───── Data

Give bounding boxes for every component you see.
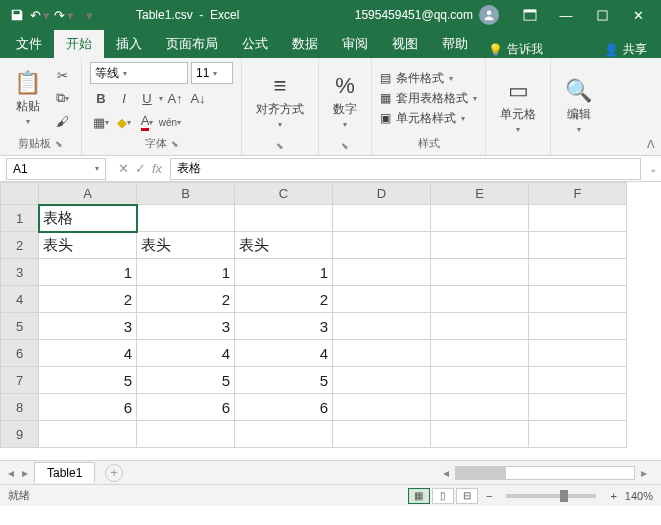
cell[interactable]: 6	[39, 394, 137, 421]
zoom-slider[interactable]	[506, 494, 596, 498]
cell[interactable]	[529, 394, 627, 421]
zoom-level[interactable]: 140%	[625, 490, 653, 502]
cell[interactable]: 5	[235, 367, 333, 394]
format-as-table-button[interactable]: ▦套用表格格式▾	[380, 90, 477, 107]
tell-me[interactable]: 💡告诉我	[480, 41, 551, 58]
tab-review[interactable]: 审阅	[330, 30, 380, 58]
sheet-nav-next[interactable]: ▸	[20, 466, 30, 480]
tab-layout[interactable]: 页面布局	[154, 30, 230, 58]
row-header[interactable]: 3	[1, 259, 39, 286]
tab-view[interactable]: 视图	[380, 30, 430, 58]
cell[interactable]	[431, 232, 529, 259]
cell[interactable]	[529, 286, 627, 313]
enter-formula-button[interactable]: ✓	[135, 161, 146, 176]
tab-formula[interactable]: 公式	[230, 30, 280, 58]
cell[interactable]: 3	[39, 313, 137, 340]
number-format-button[interactable]: %数字▾	[327, 71, 363, 131]
cell[interactable]	[137, 205, 235, 232]
cell[interactable]: 6	[137, 394, 235, 421]
undo-button[interactable]: ↶▾	[30, 4, 52, 26]
row-header[interactable]: 2	[1, 232, 39, 259]
cell[interactable]	[333, 205, 431, 232]
cell[interactable]	[529, 367, 627, 394]
format-painter-button[interactable]: 🖌	[51, 111, 73, 131]
name-box[interactable]: A1▾	[6, 158, 106, 180]
cell[interactable]: 4	[235, 340, 333, 367]
alignment-button[interactable]: ≡对齐方式▾	[250, 71, 310, 131]
tab-data[interactable]: 数据	[280, 30, 330, 58]
save-icon[interactable]	[6, 4, 28, 26]
formula-bar[interactable]: 表格	[170, 158, 641, 180]
tab-insert[interactable]: 插入	[104, 30, 154, 58]
cell-styles-button[interactable]: ▣单元格样式▾	[380, 110, 477, 127]
expand-formula-bar[interactable]: ⌄	[649, 163, 657, 174]
account-area[interactable]: 1595459451@qq.com	[355, 5, 499, 25]
cell[interactable]: 表头	[137, 232, 235, 259]
cell[interactable]: 2	[137, 286, 235, 313]
col-header[interactable]: B	[137, 183, 235, 205]
cells-button[interactable]: ▭单元格▾	[494, 76, 542, 136]
view-page-layout[interactable]: ▯	[432, 488, 454, 504]
row-header[interactable]: 1	[1, 205, 39, 232]
cell[interactable]: 3	[235, 313, 333, 340]
col-header[interactable]: F	[529, 183, 627, 205]
fill-color-button[interactable]: ◆▾	[113, 112, 135, 132]
cell[interactable]	[431, 259, 529, 286]
row-header[interactable]: 5	[1, 313, 39, 340]
number-launcher[interactable]: ⬊	[341, 141, 349, 151]
font-launcher[interactable]: ⬊	[171, 139, 179, 149]
qat-customize[interactable]: ▾	[78, 4, 100, 26]
tab-help[interactable]: 帮助	[430, 30, 480, 58]
hscroll-right[interactable]: ▸	[639, 466, 649, 480]
zoom-in-button[interactable]: +	[610, 490, 616, 502]
cell[interactable]	[431, 394, 529, 421]
row-header[interactable]: 9	[1, 421, 39, 448]
cell[interactable]	[529, 313, 627, 340]
row-header[interactable]: 4	[1, 286, 39, 313]
cell[interactable]	[529, 340, 627, 367]
cell[interactable]	[333, 340, 431, 367]
cell[interactable]	[431, 340, 529, 367]
copy-button[interactable]: ⧉▾	[51, 88, 73, 108]
insert-function-button[interactable]: fx	[152, 161, 162, 176]
cell[interactable]: 表格	[39, 205, 137, 232]
cell[interactable]	[529, 232, 627, 259]
view-page-break[interactable]: ⊟	[456, 488, 478, 504]
cell[interactable]: 1	[39, 259, 137, 286]
cell[interactable]	[333, 259, 431, 286]
border-button[interactable]: ▦▾	[90, 112, 112, 132]
clipboard-launcher[interactable]: ⬊	[55, 139, 63, 149]
cell[interactable]: 表头	[235, 232, 333, 259]
cell[interactable]: 5	[39, 367, 137, 394]
cell[interactable]	[39, 421, 137, 448]
col-header[interactable]: D	[333, 183, 431, 205]
cell[interactable]	[235, 205, 333, 232]
cell[interactable]: 表头	[39, 232, 137, 259]
cell[interactable]: 4	[137, 340, 235, 367]
alignment-launcher[interactable]: ⬊	[276, 141, 284, 151]
cell[interactable]: 1	[137, 259, 235, 286]
cell[interactable]	[431, 286, 529, 313]
cell[interactable]	[431, 313, 529, 340]
col-header[interactable]: E	[431, 183, 529, 205]
cut-button[interactable]: ✂	[51, 65, 73, 85]
redo-button[interactable]: ↷▾	[54, 4, 76, 26]
cell[interactable]	[529, 259, 627, 286]
col-header[interactable]: C	[235, 183, 333, 205]
conditional-format-button[interactable]: ▤条件格式▾	[380, 70, 477, 87]
cancel-formula-button[interactable]: ✕	[118, 161, 129, 176]
bold-button[interactable]: B	[90, 88, 112, 108]
share-button[interactable]: 👤共享	[594, 41, 657, 58]
ribbon-display-options[interactable]	[513, 4, 547, 26]
underline-button[interactable]: U	[136, 88, 158, 108]
select-all-triangle[interactable]	[1, 183, 39, 205]
new-sheet-button[interactable]: ＋	[105, 464, 123, 482]
editing-button[interactable]: 🔍编辑▾	[559, 76, 598, 136]
cell[interactable]: 4	[39, 340, 137, 367]
cell[interactable]: 3	[137, 313, 235, 340]
increase-font-button[interactable]: A↑	[164, 88, 186, 108]
sheet-tab[interactable]: Table1	[34, 462, 95, 483]
collapse-ribbon-button[interactable]: ᐱ	[647, 138, 655, 151]
hscroll-left[interactable]: ◂	[441, 466, 451, 480]
cell[interactable]	[235, 421, 333, 448]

──────────

# What you will do
If an entry contains a picture, omit it; restate everything else word for word.

# Answer box
Give bounding boxes for every component you see.
cell[interactable]: 6	[39, 394, 137, 421]
zoom-slider[interactable]	[506, 494, 596, 498]
cell[interactable]	[529, 394, 627, 421]
zoom-level[interactable]: 140%	[625, 490, 653, 502]
cell[interactable]: 5	[235, 367, 333, 394]
format-as-table-button[interactable]: ▦套用表格格式▾	[380, 90, 477, 107]
tell-me[interactable]: 💡告诉我	[480, 41, 551, 58]
tab-review[interactable]: 审阅	[330, 30, 380, 58]
sheet-nav-next[interactable]: ▸	[20, 466, 30, 480]
tab-layout[interactable]: 页面布局	[154, 30, 230, 58]
row-header[interactable]: 3	[1, 259, 39, 286]
tab-view[interactable]: 视图	[380, 30, 430, 58]
cell[interactable]	[431, 232, 529, 259]
cell[interactable]	[529, 286, 627, 313]
enter-formula-button[interactable]: ✓	[135, 161, 146, 176]
tab-formula[interactable]: 公式	[230, 30, 280, 58]
cell[interactable]: 3	[39, 313, 137, 340]
number-format-button[interactable]: %数字▾	[327, 71, 363, 131]
cell[interactable]	[137, 205, 235, 232]
cell[interactable]: 6	[137, 394, 235, 421]
undo-button[interactable]: ↶▾	[30, 4, 52, 26]
row-header[interactable]: 2	[1, 232, 39, 259]
cell[interactable]	[333, 205, 431, 232]
cell[interactable]	[529, 367, 627, 394]
format-painter-button[interactable]: 🖌	[51, 111, 73, 131]
name-box[interactable]: A1▾	[6, 158, 106, 180]
cell[interactable]: 4	[235, 340, 333, 367]
alignment-button[interactable]: ≡对齐方式▾	[250, 71, 310, 131]
tab-data[interactable]: 数据	[280, 30, 330, 58]
save-icon[interactable]	[6, 4, 28, 26]
formula-bar[interactable]: 表格	[170, 158, 641, 180]
tab-insert[interactable]: 插入	[104, 30, 154, 58]
cell-styles-button[interactable]: ▣单元格样式▾	[380, 110, 477, 127]
expand-formula-bar[interactable]: ⌄	[649, 163, 657, 174]
account-area[interactable]: 1595459451@qq.com	[355, 5, 499, 25]
cell[interactable]: 表头	[137, 232, 235, 259]
cell[interactable]: 2	[137, 286, 235, 313]
col-header[interactable]: B	[137, 183, 235, 205]
cells-button[interactable]: ▭单元格▾	[494, 76, 542, 136]
view-page-layout[interactable]: ▯	[432, 488, 454, 504]
row-header[interactable]: 1	[1, 205, 39, 232]
cell[interactable]: 3	[235, 313, 333, 340]
col-header[interactable]: F	[529, 183, 627, 205]
fill-color-button[interactable]: ◆▾	[113, 112, 135, 132]
cell[interactable]	[431, 259, 529, 286]
row-header[interactable]: 5	[1, 313, 39, 340]
number-launcher[interactable]: ⬊	[341, 141, 349, 151]
font-launcher[interactable]: ⬊	[171, 139, 179, 149]
qat-customize[interactable]: ▾	[78, 4, 100, 26]
tab-help[interactable]: 帮助	[430, 30, 480, 58]
hscroll-right[interactable]: ▸	[639, 466, 649, 480]
zoom-in-button[interactable]: +	[610, 490, 616, 502]
cell[interactable]	[431, 394, 529, 421]
row-header[interactable]: 9	[1, 421, 39, 448]
cell[interactable]	[529, 313, 627, 340]
row-header[interactable]: 4	[1, 286, 39, 313]
cell[interactable]	[529, 340, 627, 367]
cell[interactable]	[333, 340, 431, 367]
cell[interactable]	[431, 340, 529, 367]
copy-button[interactable]: ⧉▾	[51, 88, 73, 108]
insert-function-button[interactable]: fx	[152, 161, 162, 176]
cell[interactable]: 表格	[39, 205, 137, 232]
cell[interactable]	[529, 232, 627, 259]
view-page-break[interactable]: ⊟	[456, 488, 478, 504]
cell[interactable]: 1	[39, 259, 137, 286]
cell[interactable]	[333, 259, 431, 286]
border-button[interactable]: ▦▾	[90, 112, 112, 132]
clipboard-launcher[interactable]: ⬊	[55, 139, 63, 149]
cell[interactable]: 表头	[235, 232, 333, 259]
cell[interactable]: 5	[39, 367, 137, 394]
cell[interactable]	[39, 421, 137, 448]
col-header[interactable]: D	[333, 183, 431, 205]
cell[interactable]	[235, 205, 333, 232]
cell[interactable]: 表头	[39, 232, 137, 259]
cell[interactable]: 4	[137, 340, 235, 367]
alignment-launcher[interactable]: ⬊	[276, 141, 284, 151]
cell[interactable]: 1	[137, 259, 235, 286]
cell[interactable]	[431, 286, 529, 313]
cell[interactable]	[431, 313, 529, 340]
col-header[interactable]: E	[431, 183, 529, 205]
cut-button[interactable]: ✂	[51, 65, 73, 85]
redo-button[interactable]: ↷▾	[54, 4, 76, 26]
cell[interactable]	[529, 259, 627, 286]
col-header[interactable]: C	[235, 183, 333, 205]
conditional-format-button[interactable]: ▤条件格式▾	[380, 70, 477, 87]
cancel-formula-button[interactable]: ✕	[118, 161, 129, 176]
bold-button[interactable]: B	[90, 88, 112, 108]
share-button[interactable]: 👤共享	[594, 41, 657, 58]
ribbon-display-options[interactable]	[513, 4, 547, 26]
underline-button[interactable]: U	[136, 88, 158, 108]
select-all-triangle[interactable]	[1, 183, 39, 205]
new-sheet-button[interactable]: ＋	[105, 464, 123, 482]
editing-button[interactable]: 🔍编辑▾	[559, 76, 598, 136]
cell[interactable]: 4	[39, 340, 137, 367]
cell[interactable]: 3	[137, 313, 235, 340]
increase-font-button[interactable]: A↑	[164, 88, 186, 108]
sheet-tab[interactable]: Table1	[34, 462, 95, 483]
collapse-ribbon-button[interactable]: ᐱ	[647, 138, 655, 151]
hscroll-left[interactable]: ◂	[441, 466, 451, 480]
cell[interactable]	[235, 421, 333, 448]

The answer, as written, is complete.